=== Section Start ===

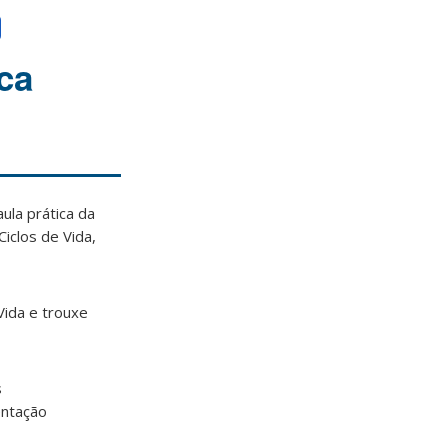
ca
ula prática da
iclos de Vida,
Vida e trouxe
s
entação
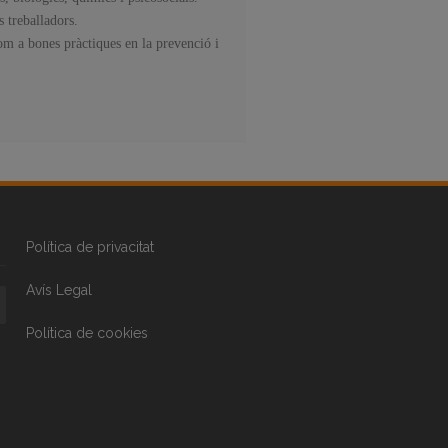
s treballadors.
com a bones pràctiques en la prevenció i
Política de privacitat
Avís Legal
Política de cookies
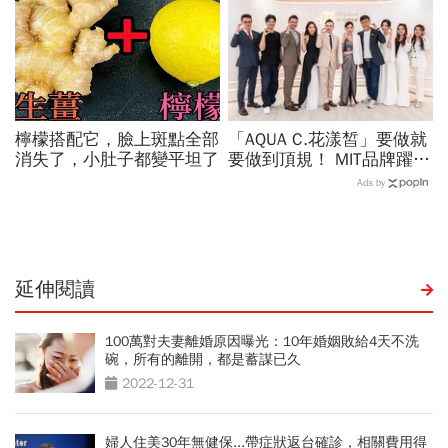
檸檬搭配它，臉上斑點全部
「AQUA C.花漾皙」要做就
消失了，小肚子都變平坦了
要做到頂規！ MIT品牌躍上
世界舞台 以創新研發開創
Ads by
美業生醫新高度
延伸閱讀
100萬對夫妻離婚原因曝光：10年婚姻敗給4天不洗
碗，所有的離開，都是蓄謀已久
2022-12-31
婦人住美30年無健保...帶症狀返台確診，相關費用得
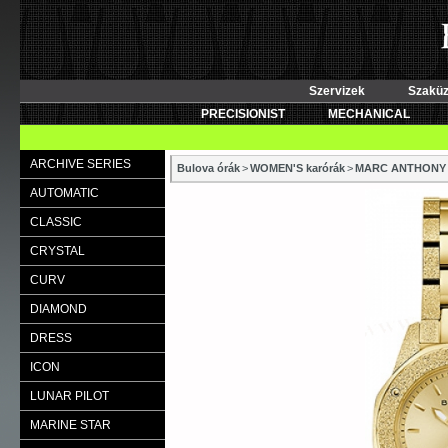
Szervizek
Szaküz
PRECISIONIST
MECHANICAL
ARCHIVE SERIES
Bulova órák
>
WOMEN'S karórák
>
MARC ANTHONY
AUTOMATIC
CLASSIC
CRYSTAL
CURV
DIAMOND
DRESS
ICON
LUNAR PILOT
MARINE STAR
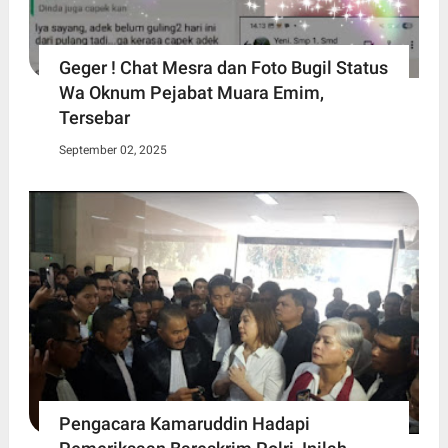
Geger ! Chat Mesra dan Foto Bugil Status
Wa Oknum Pejabat Muara Emim,
Tersebar
September 02, 2025
Pengacara Kamaruddin Hadapi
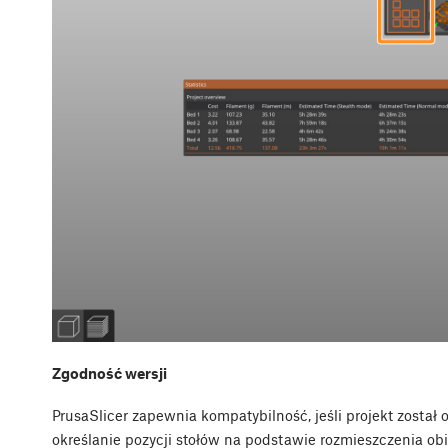
Zgodność wersji
PrusaSlicer zapewnia kompatybilność, jeśli projekt został o
określanie pozycji stołów na podstawie rozmieszczenia ob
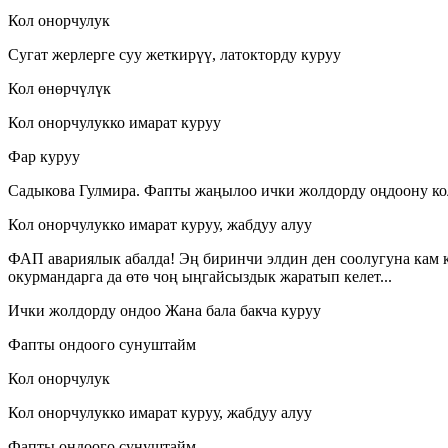
Кол онорчулук
Сугат жерлерге суу жеткирүү, латокторду куруу
Кол өнөрчүлүк
Кол онорчулукко имарат куруу
Фар куруу
Садыкова Гулмира. Фапты жаңылоо ички жолдорду оңдоону ко
Кол онорчулукко имарат куруу, жабдуу алуу
ФАП авариялык абалда! Эң биринчи элдин ден соолугуна кам к
окурмандарга да өтө чоң ыңгайсыздык жаратып келет...
Ички жолдорду ондоо Жана бала бакча куруу
Фапты ондоого сунуштайм
Кол онорчулук
Кол онорчулукко имарат куруу, жабдуу алуу
Фапты ондоого сунуштайм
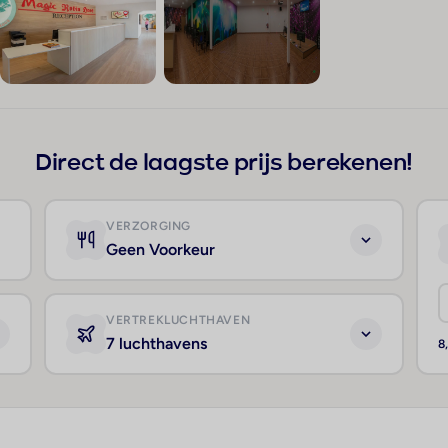
+226
Direct de laagste prijs berekenen!
VERZORGING
Geen Voorkeur
VERTREKLUCHTHAVEN
7 luchthavens
8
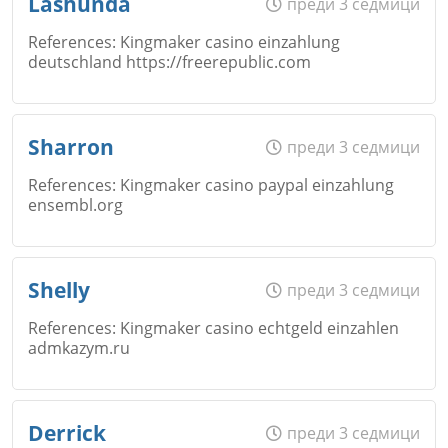
Lashunda
преди 3 седмици
Откажи
References: Kingmaker casino einzahlung
deutschland https://freerepublic.com
Коментар
*
Email
Име
*
Sharron
преди 3 седмици
Откажи
References: Kingmaker casino paypal einzahlung
ensembl.org
Коментар
*
Email
Име
*
Shelly
преди 3 седмици
Откажи
References: Kingmaker casino echtgeld einzahlen
admkazym.ru
Коментар
*
Email
Име
*
Derrick
преди 3 седмици
Откажи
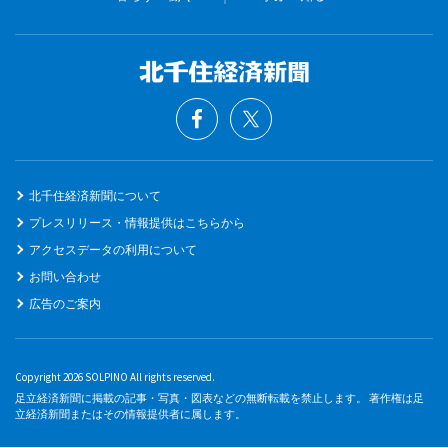
北千住経済新聞について
プレスリリース・情報提供はこちらから
アクセスデータの利用について
お問い合わせ
広告のご案内
Copyright 2026 SOLPINO All rights reserved.
足立経済新聞に掲載の記事・写真・図表などの無断転載を禁止します。 著作権は足
立経済新聞またはその情報提供者に属します。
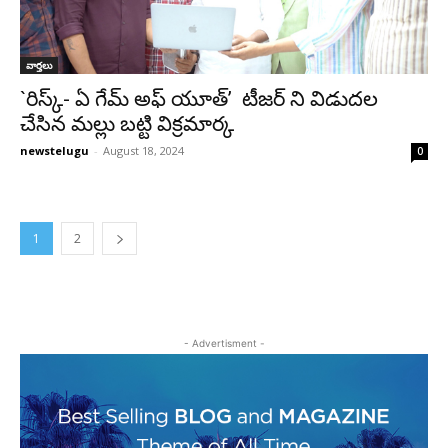
వార్తలు
`రిస్క్- ఏ గేమ్ అఫ్ యూత్’ టీజర్ ని విడుదల
చేసిన మల్లు బట్టి విక్రమార్క
newstelugu
-
August 18, 2024
0
1
2
- Advertisment -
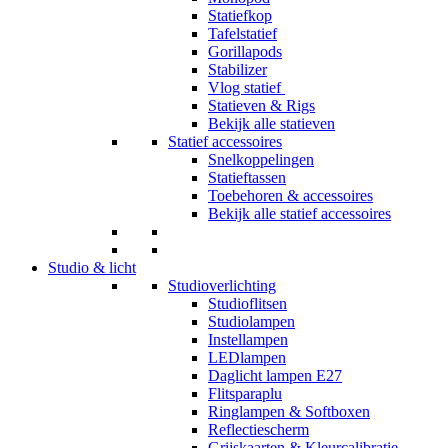
Statiefkop
Tafelstatief
Gorillapods
Stabilizer
Vlog statief
Statieven & Rigs
Bekijk alle statieven
Statief accessoires
Snelkoppelingen
Statieftassen
Toebehoren & accessoires
Bekijk alle statief accessoires
Studio & licht
Studioverlichting
Studioflitsen
Studiolampen
Instellampen
LEDlampen
Daglicht lampen E27
Flitsparaplu
Ringlampen & Softboxen
Reflectiescherm
Grijskaarten & Kleurcalibratie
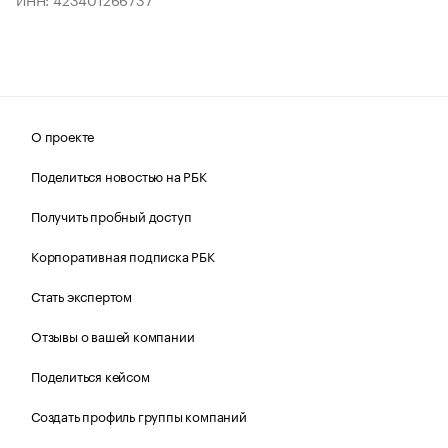
О проекте
Поделиться новостью на РБК
Получить пробный доступ
Корпоративная подписка РБК
Стать экспертом
Отзывы о вашей компании
Поделиться кейсом
Создать профиль группы компаний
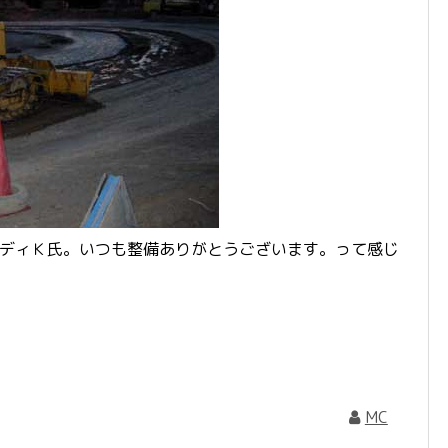
ンディＫ氏。いつも整備ありがとうございます。って感じ
MC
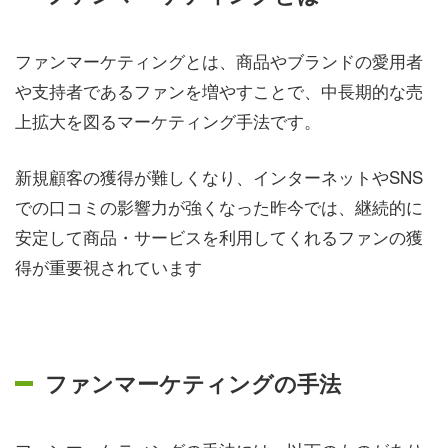
ファンマーケティングとは、商品やブランドの愛用者
や支持者であるファンを増やすことで、中長期的な売
上拡大を図るマーケティング手法です。
新規顧客の獲得が難しくなり、インターネットやSNS
での口コミの影響力が強くなった昨今では、継続的に
安定して商品・サービスを利用してくれるファンの獲
得が重要視されています
ファンマーケティングの手法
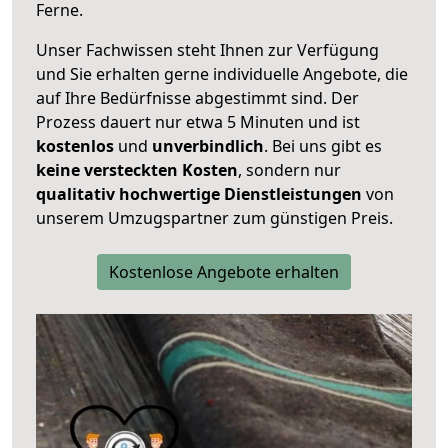
Ferne.
Unser Fachwissen steht Ihnen zur Verfügung
und Sie erhalten gerne individuelle Angebote, die
auf Ihre Bedürfnisse abgestimmt sind. Der
Prozess dauert nur etwa 5 Minuten und ist
kostenlos
und
unverbindlich
. Bei uns gibt es
keine versteckten Kosten
, sondern nur
qualitativ hochwertige Dienstleistungen
von
unserem Umzugspartner zum günstigen Preis.
Kostenlose Angebote erhalten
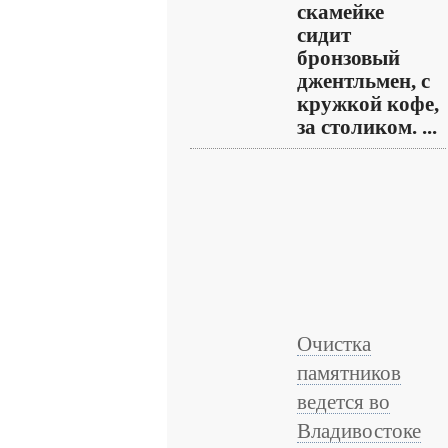
скамейке
сидит
бронзовый
джентльмен, с
кружкой кофе,
за столиком. ...
Очистка
памятников
ведется во
Владивостоке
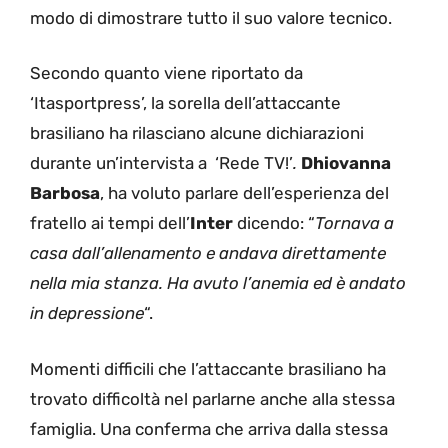
modo di dimostrare tutto il suo valore tecnico.
Secondo quanto viene riportato da
‘Itasportpress’, la sorella dell’attaccante
brasiliano ha rilasciano alcune dichiarazioni
durante un’intervista a ‘Rede TV!’
.
Dhiovanna
Barbosa
, ha voluto parlare dell’esperienza del
fratello ai tempi dell’
Inter
dicendo: “
Tornava a
casa dall’allenamento e andava direttamente
nella mia stanza. Ha avuto l’anemia ed è andato
in depressione
“.
Momenti difficili che l’attaccante brasiliano ha
trovato difficoltà nel parlarne anche alla stessa
famiglia. Una conferma che arriva dalla stessa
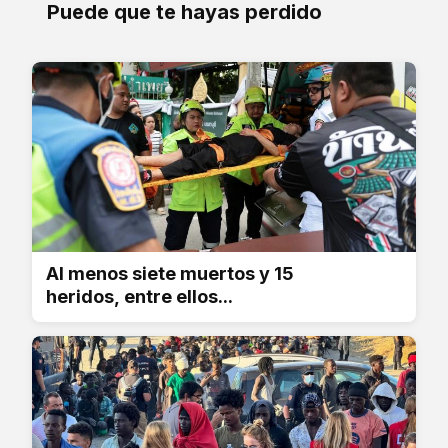
Puede que te hayas perdido
Al menos siete muertos y 15
heridos, entre ellos...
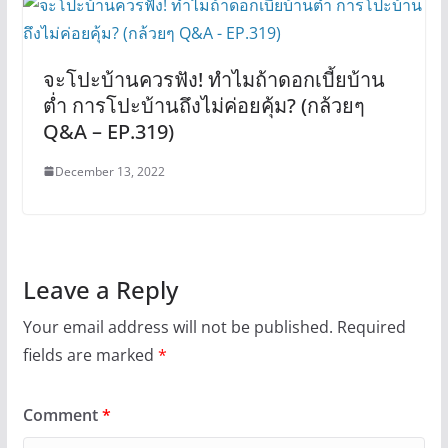
จะโปะบ้านควรฟัง! ทำไมถ้าดอกเบี้ยบ้าน
ต่ำ การโปะบ้านถึงไม่ค่อยคุ้ม? (กล้วยๆ
Q&A – EP.319)
December 13, 2022
Leave a Reply
Your email address will not be published.
Required
fields are marked
*
Comment
*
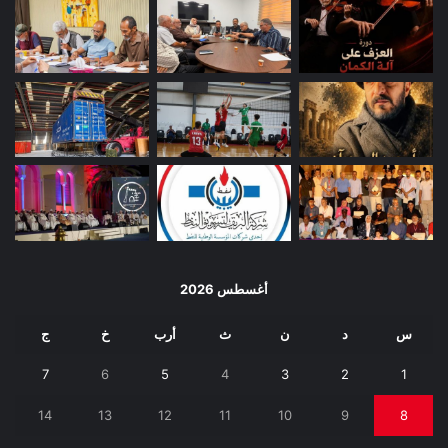
أغسطس 2026
س
د
ن
ث
أرب
خ
ج
7
6
5
4
3
2
1
14
13
12
11
10
9
8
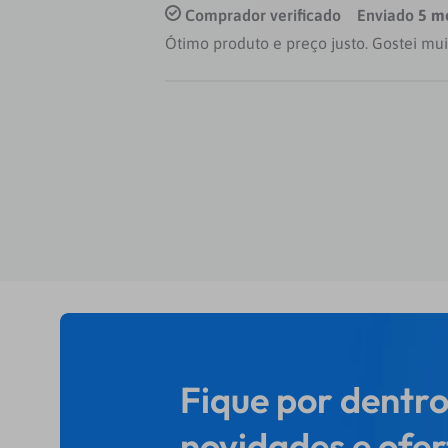
Comprador verificado
Enviado
5 m
Ótimo produto e preço justo. Gostei mu
Fique por dentro
novidades e ofer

=== Section End ===

INSTRUCTIONS TO FOLLOW
Keep the pictures out and write out the records exactly.

FINISHED TASK
ca
ula prática da
iclos de Vida,
Vida e trouxe
s
entação
s treballadors.
com a bones pràctiques en la prevenció i
Política de privacitat
Avís Legal
Política de cookies
檸檬搭配它，臉上斑點全部
「AQUA C.花漾皙」要做就
消失了，小肚子都變平坦了
要做到頂規！ MIT品牌躍上
世界舞台 以創新研發開創
Ads by
美業生醫新高度
延伸閱讀
100萬對夫妻離婚原因曝光：10年婚姻敗給4天不洗
碗，所有的離開，都是蓄謀已久
2022-12-31
婦人住美30年無健保...帶症狀返台確診，相關費用得
Szervizek
Szaküz
PRECISIONIST
MECHANICAL
ARCHIVE SERIES
Bulova órák
>
WOMEN'S karórák
>
MARC ANTHONY
AUTOMATIC
CLASSIC
CRYSTAL
CURV
DIAMOND
DRESS
ICON
LUNAR PILOT
MARINE STAR
Geger ! Chat Mesra dan Foto Bugil Status
Wa Oknum Pejabat Muara Emim,
Tersebar
September 02, 2025
Pengacara Kamaruddin Hadapi
Zgodność wersji
PrusaSlicer zapewnia kompatybilność, jeśli projekt został o
określanie pozycji stołów na podstawie rozmieszczenia ob
Кол онорчулук
Сугат жерлерге суу жеткирүү, латокторду куруу
Кол өнөрчүлүк
Кол онорчулукко имарат куруу
Фар куруу
Садыкова Гулмира. Фапты жаңылоо ички жолдорду оңдоону ко
Кол онорчулукко имарат куруу, жабдуу алуу
ФАП авариялык абалда! Эң биринчи элдин ден соолугуна кам к
окурмандарга да өтө чоң ыңгайсыздык жаратып келет...
Ички жолдорду ондоо Жана бала бакча куруу
Фапты ондоого сунуштайм
Кол онорчулук
Кол онорчулукко имарат куруу, жабдуу алуу
Фапты ондоого сунуштайм
+226
Direct de laagste prijs berekenen!
VERZORGING
Geen Voorkeur
VERTREKLUCHTHAVEN
7 luchthavens
8
Lashunda
преди 3 седмици
Откажи
References: Kingmaker casino einzahlung
deutschland https://freerepublic.com
Коментар
*
Email
Име
*
Sharron
преди 3 седмици
Откажи
References: Kingmaker casino paypal einzahlung
ensembl.org
Коментар
*
Email
Име
*
Shelly
преди 3 седмици
Откажи
References: Kingmaker casino echtgeld einzahlen
admkazym.ru
Коментар
*
Email
Име
*
Derrick
преди 3 седмици
Откажи
北千住経済新聞について
プレスリリース・情報提供はこちらから
アクセスデータの利用について
お問い合わせ
広告のご案内
Copyright 2026 SOLPINO All rights reserved.
足立経済新聞に掲載の記事・写真・図表などの無断転載を禁止します。 著作権は足
立経済新聞またはその情報提供者に属します。
వార్తలు
`రిస్క్- ఏ గేమ్ అఫ్ యూత్’ టీజర్ ని విడుదల
చేసిన మల్లు బట్టి విక్రమార్క
newstelugu
-
August 18, 2024
0
1
2
- Advertisment -
Statiefkop
Tafelstatief
Gorillapods
Stabilizer
Vlog statief
Statieven & Rigs
Bekijk alle statieven
Statief accessoires
Snelkoppelingen
Statieftassen
Toebehoren & accessoires
Bekijk alle statief accessoires
Studio & licht
Studioverlichting
Studioflitsen
Studiolampen
Instellampen
LEDlampen
Daglicht lampen E27
Flitsparaplu
Ringlampen & Softboxen
Reflectiescherm
Grijskaarten & Kleurcalibratie
О проекте
Поделиться новостью на РБК
Получить пробный доступ
Корпоративная подписка РБК
Стать экспертом
Отзывы о вашей компании
Поделиться кейсом
Создать профиль группы компаний
ンディＫ氏。いつも整備ありがとうございます。って感じ
MC
ファンマーケティングとは、商品やブランドの愛用者
や支持者であるファンを増やすことで、中長期的な売
上拡大を図るマーケティング手法です。
新規顧客の獲得が難しくなり、インターネットやSNS
での口コミの影響力が強くなった昨今では、継続的に
安定して商品・サービスを利用してくれるファンの獲
得が重要視されています
ファンマーケティングの手法
Ferne.
Unser Fachwissen steht Ihnen zur Verfügung
und Sie erhalten gerne individuelle Angebote, die
auf Ihre Bedürfnisse abgestimmt sind. Der
Prozess dauert nur etwa 5 Minuten und ist
kostenlos
und
unverbindlich
. Bei uns gibt es
keine versteckten Kosten
, sondern nur
qualitativ hochwertige Dienstleistungen
von
unserem Umzugspartner zum günstigen Preis.
Kostenlose Angebote erhalten
скамейке
сидит
бронзовый
джентльмен, с
кружкой кофе,
за столиком. ...
Очистка
памятников
ведется во
Владивостоке
modo di dimostrare tutto il suo valore tecnico.
Secondo quanto viene riportato da
‘Itasportpress’, la sorella dell’attaccante
brasiliano ha rilasciano alcune dichiarazioni
durante un’intervista a ‘Rede TV!’
.
Dhiovanna
Barbosa
, ha voluto parlare dell’esperienza del
fratello ai tempi dell’
Inter
dicendo: “
Tornava a
casa dall’allenamento e andava direttamente
nella mia stanza. Ha avuto l’anemia ed è andato
in depressione
“.
Momenti difficili che l’attaccante brasiliano ha
trovato difficoltà nel parlarne anche alla stessa
famiglia. Una conferma che arriva dalla stessa
Puede que te hayas perdido
Al menos siete muertos y 15
heridos, entre ellos...
จะโปะบ้านควรฟัง! ทำไมถ้าดอกเบี้ยบ้าน
ต่ำ การโปะบ้านถึงไม่ค่อยคุ้ม? (กล้วยๆ
Q&A – EP.319)
December 13, 2022
Leave a Reply
Your email address will not be published.
Required
fields are marked
*
Comment
*
أغسطس 2026
س
د
ن
ث
أرب
خ
ج
7
6
5
4
3
2
1
14
13
12
11
10
9
8
Comprador verificado
Enviado
5 m
Ótimo produto e preço justo. Gostei mu
Fique por dentro
novidades e ofer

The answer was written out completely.